Controlling the behavior of language models (LMs) without re-training is a major open problem in natural language generation. While recent works have demonstrated successes on controlling simple sentence attributes (e.g., sentiment), there has been little progress on complex, fine-grained controls (e.g., syntactic structure). To address this challenge, we develop a new non-autoregressive language model based on continuous diffusions that we call Diffusion-LM. Building upon the recent successes of diffusion models in continuous domains, Diffusion-LM iteratively denoises a sequence of Gaussian vectors into word vectors, yielding a sequence of intermediate latent variables. The continuous, hierarchical nature of these intermediate variables enables a simple gradient-based algorithm to perform complex, controllable generation tasks. We demonstrate successful control of Diffusion-LM for six challenging fine-grained control tasks, significantly outperforming prior work.

@article{2205.14217v1,
  author = {Li, Xiang Lisa and Thickstun, John and Gulrajani, Ishaan and Liang, Percy and Hashimoto, Tatsunori B.},
  title = {Diffusion-LM Improves Controllable Text Generation},
  eprint = {2205.14217v1},
  archiveprefix = {arXiv},
  primaryclass = {cs.CL},
  year = {2022},
  month = may,
  url = {http://arxiv.org/abs/2205.14217v1},
  file = {2205.14217v1.pdf},
  eprintnover = {2205.14217}
}

Three Important Things

1. Diffusion-LM Setup

This was an influential paper for being the first one to introduce how we can train text diffusion models in a continuous latent space. Previous text diffusion models are trained in a discrete space, where words/tokens are refined by either permutation and/or masking.
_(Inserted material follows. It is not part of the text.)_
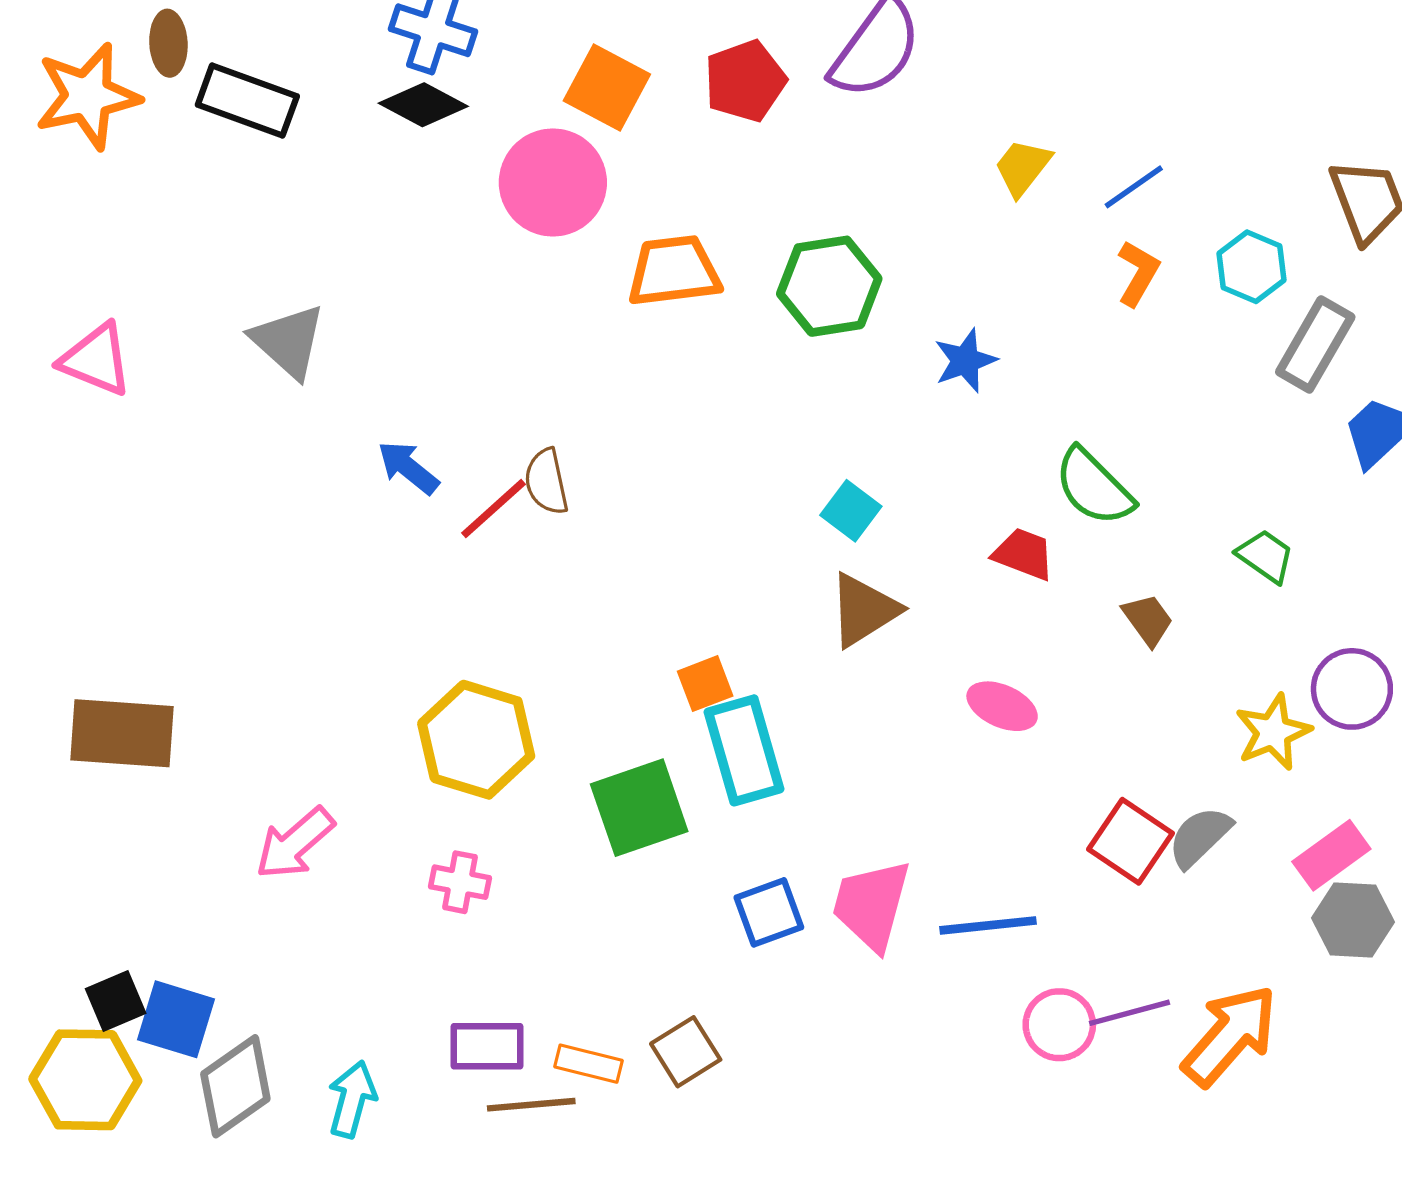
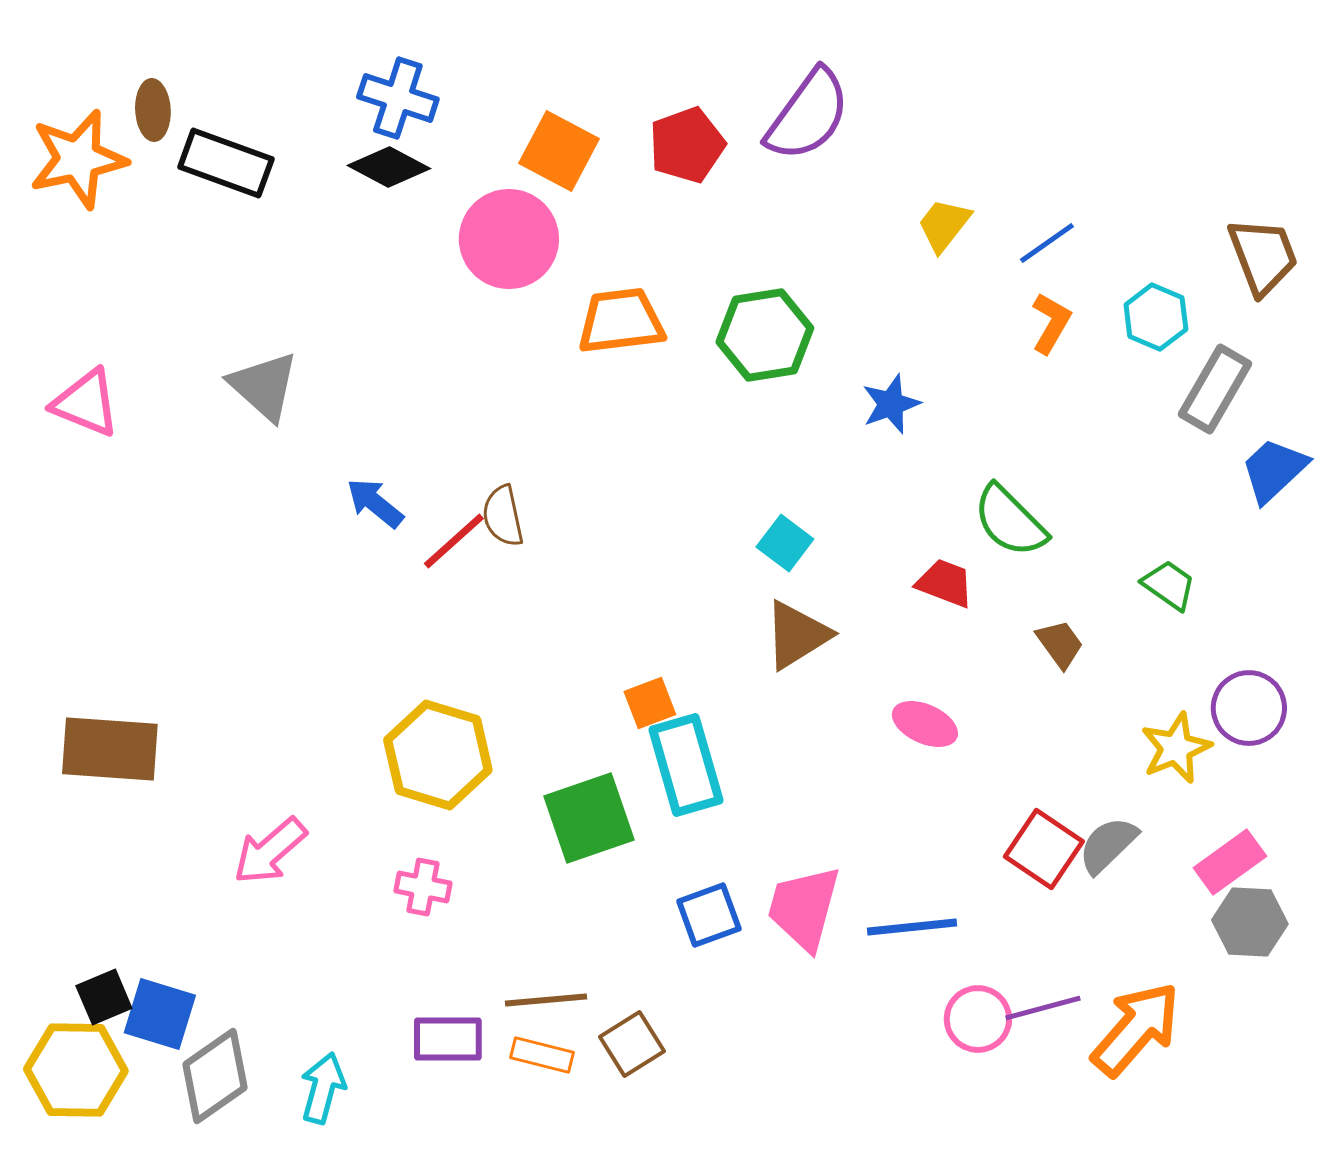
brown line: (531, 1105) -> (546, 1000), moved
Train such a model begins by first embedding each word in the sequence, which is a stochastic process:

\[q_\phi\left(\mathbf{x}_0 \mid \mathbf{w}\right)=\mathcal{N}\left(\operatorname{EmB}(\mathbf{w}), \sigma_0 I\right)\]

One question I had when reading this was why the embedding had to be stochastic, but it was not really explained in the paper. Perhaps it is trying to make the embedding step also somewhat like a noising/denoising process like the rest of it?
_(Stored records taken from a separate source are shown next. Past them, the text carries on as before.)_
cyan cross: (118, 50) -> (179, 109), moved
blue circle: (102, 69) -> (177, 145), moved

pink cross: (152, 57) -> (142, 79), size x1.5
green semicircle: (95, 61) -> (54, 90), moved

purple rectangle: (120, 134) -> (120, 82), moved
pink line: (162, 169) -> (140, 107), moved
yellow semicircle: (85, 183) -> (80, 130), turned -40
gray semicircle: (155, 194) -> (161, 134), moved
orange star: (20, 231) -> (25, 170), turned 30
After embedding $\mathbf{w}$, we now get a continuous latent $\mathbf{x}_0$ which represents the clean data. This goes through the standard diffusion model noising/denoising steps.
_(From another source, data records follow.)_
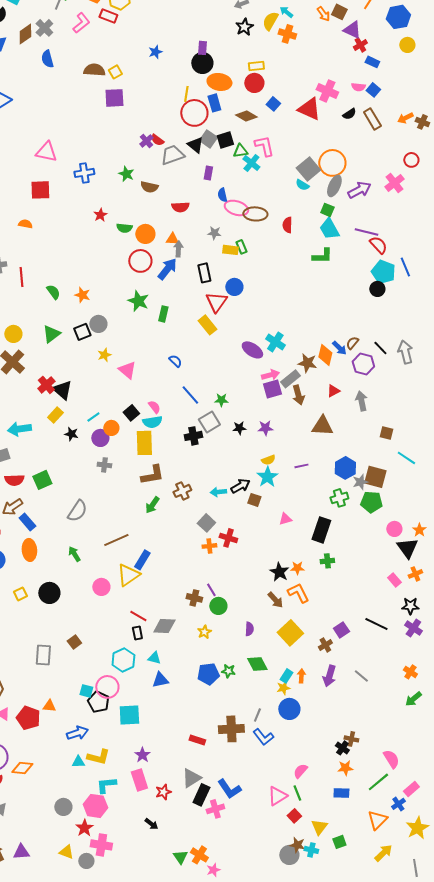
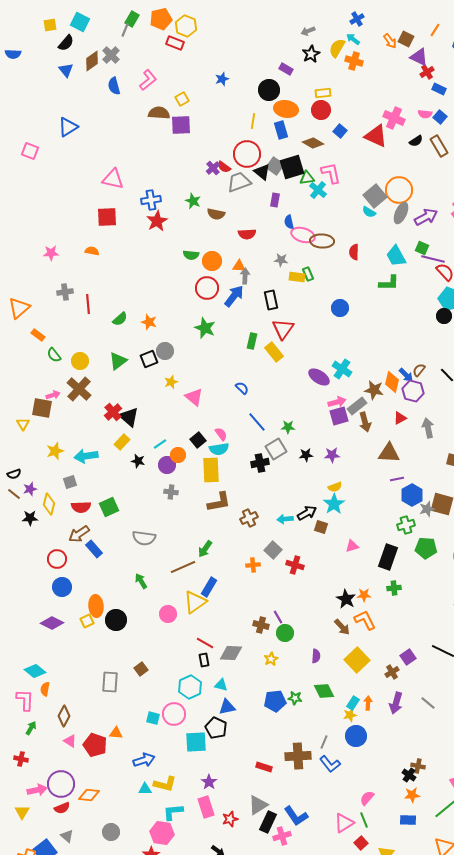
pink L-shape: (81, 23) -> (148, 80), moved
purple rectangle: (202, 48) -> (286, 69), moved, turned -64
brown semicircle: (94, 70) -> (159, 113), moved
red circle: (194, 113) -> (247, 154), moved
black square: (225, 140) -> (292, 167), size x1.4
green square: (327, 210) -> (422, 248), moved
red star: (100, 215) -> (157, 221), moved, size x1.5
blue circle: (234, 287) -> (340, 308), moved
green semicircle: (53, 292) -> (120, 319), turned 84
green rectangle: (163, 314) -> (252, 341), moved
purple hexagon: (363, 364) -> (413, 391), moved
purple line: (301, 466) -> (397, 479), moved
green pentagon: (371, 502) -> (426, 548), moved
green arrow: (152, 505) -> (205, 549), moved
gray semicircle: (77, 511) -> (144, 538), turned 65
orange cross: (209, 546) -> (253, 565), moved
orange ellipse: (29, 550) -> (96, 606), moved
black pentagon: (98, 702) -> (216, 728), moved
gray circle: (63, 807) -> (111, 832), moved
Finally, when the corrupted data is denoised back to $\mathbf{x}_0$, they added a rounding step to round/unembed it back to the closest word vector, where it is sampled with a softmax.

The training loss objective is a mix of the standard diffusion denoising loss, encouraging the embeddings to be close to the predictions for the last step $\mathbf{x}_0$, and maximizing the likelihood of the data:

\[\mathcal{L}_{\text {simple }}^{\mathrm{e} 2 \mathrm{e}}(\mathbf{w})=\underset{q_\phi\left(\mathbf{x}_{0: T} \mid \mathbf{w}\right)}{\mathbb{E}}\left[\mathcal{L}_{\text {simple }}\left(\mathbf{x}_0\right)+\left\|\operatorname{EMB}(\mathbf{w})-\mu_\theta\left(\mathbf{x}_1, 1\right)\right\|^2-\log p_\theta\left(\mathbf{w} \mid \mathbf{x}_0\right)\right]\]

2. Reducing Rounding Errors

One issue they found is that since the loss only enforces that the latents at the last step is close to the embeddings, the model is often in a superposition state and doesn’t really want to commit to any word, meaning that there’s no single word that has high probability. For instance, it may think of producing both “I want a dog” and “A cat is nice”, but end up sampling “I cat a nice” which doesn’t make sense.

This means that during sampling, it is possible for nonsensical outputs to be produced since there is a lack of consistency between the sampled words in the sequence.

To fix this, they modified the objective such that the model is also encouraged to predict the denoised latent $\mathbf{x}_0$ at each step of the denoising process, which encourages it to commit to an embedding early.

In addition, they used what they coined the “clamping trick” during inference - at each denoising step, they clamp the current latent $\mathbf{x}_t$ to the closest word embedding to further force it to commit to a word, ensuring that the overall generation is now more consistent.

3. Controllable Text Generation

Control generation is done by using a trained classifier to guide the denoising process through the latens. This is done by adding an additional gradient step in the direction of the classifier at each step.

Most Glaring Deficiency

Experiments were pretty small scale and on datasets/tasks that are quite synthetic. The need for a classifier also makes this harder to steer as opposed to prompting approaches in traditional autoregressive LMs.

Conclusions for Future Work

This work provides the foundation on how we can move from a discrete text to continuous latent space, which opens up many interesting directions for advancing language diffusion models.